Dinah jiggered vodka in her juice. Vodka, blue sky, birds. Clive was almost always nicer in the afternoon. (Sally, on the telephone: “Would everyone start behaving if I had cancer?”) But she had read somewhere statistics that prisoners were more likely granted parole if their hearing was in the afternoon. One explanation was people were generally happier in the afternoon.

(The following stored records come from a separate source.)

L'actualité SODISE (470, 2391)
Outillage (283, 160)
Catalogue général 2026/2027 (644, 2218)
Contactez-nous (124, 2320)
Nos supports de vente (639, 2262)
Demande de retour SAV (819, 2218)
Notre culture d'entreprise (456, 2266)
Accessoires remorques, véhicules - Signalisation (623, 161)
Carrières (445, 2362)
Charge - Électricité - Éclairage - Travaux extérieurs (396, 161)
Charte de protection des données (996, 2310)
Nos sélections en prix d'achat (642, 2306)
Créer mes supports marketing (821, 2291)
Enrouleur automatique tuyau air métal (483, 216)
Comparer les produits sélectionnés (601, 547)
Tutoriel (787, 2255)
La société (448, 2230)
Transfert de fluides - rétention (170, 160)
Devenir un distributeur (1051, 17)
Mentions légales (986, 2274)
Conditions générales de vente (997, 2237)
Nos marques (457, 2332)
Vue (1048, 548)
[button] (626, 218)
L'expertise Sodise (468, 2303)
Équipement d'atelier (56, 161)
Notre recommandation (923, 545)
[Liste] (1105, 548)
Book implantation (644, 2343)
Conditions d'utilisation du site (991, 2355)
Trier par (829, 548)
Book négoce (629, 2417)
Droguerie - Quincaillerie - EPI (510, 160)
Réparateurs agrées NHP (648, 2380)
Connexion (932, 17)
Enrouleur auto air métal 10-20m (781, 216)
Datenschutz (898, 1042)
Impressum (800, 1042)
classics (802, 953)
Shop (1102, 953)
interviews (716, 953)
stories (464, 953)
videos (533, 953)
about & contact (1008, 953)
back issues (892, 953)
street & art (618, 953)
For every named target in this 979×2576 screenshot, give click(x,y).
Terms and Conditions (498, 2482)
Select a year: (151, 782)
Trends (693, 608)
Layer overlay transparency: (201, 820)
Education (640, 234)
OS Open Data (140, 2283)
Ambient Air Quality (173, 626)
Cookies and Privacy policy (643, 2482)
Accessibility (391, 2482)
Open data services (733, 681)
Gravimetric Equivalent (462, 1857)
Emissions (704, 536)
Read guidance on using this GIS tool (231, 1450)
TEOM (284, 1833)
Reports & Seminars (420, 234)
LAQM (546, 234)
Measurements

“Sally wants to visit.” This, over a late, late lunch that would serve as dinner, just the two of them, a picnic, a bully bread with a leather crust and other hard food, like salami, and iced coffee — bitter and no cream to cut it, no sugar.

“Sally wants to visit.”

His response to the whistling-out-of-nowhere speed of her announcement was no response.

“She doesn’t mind about the house — though it was abrupt. She just wants to see us,” Dinah said. “Don’t be this way. Please. Whatever it is you’re fighting about. . ” Dinah hesitated because, in truth, she didn’t know quite why he would not talk to Sally. Undoubtedly, the cause was trivial.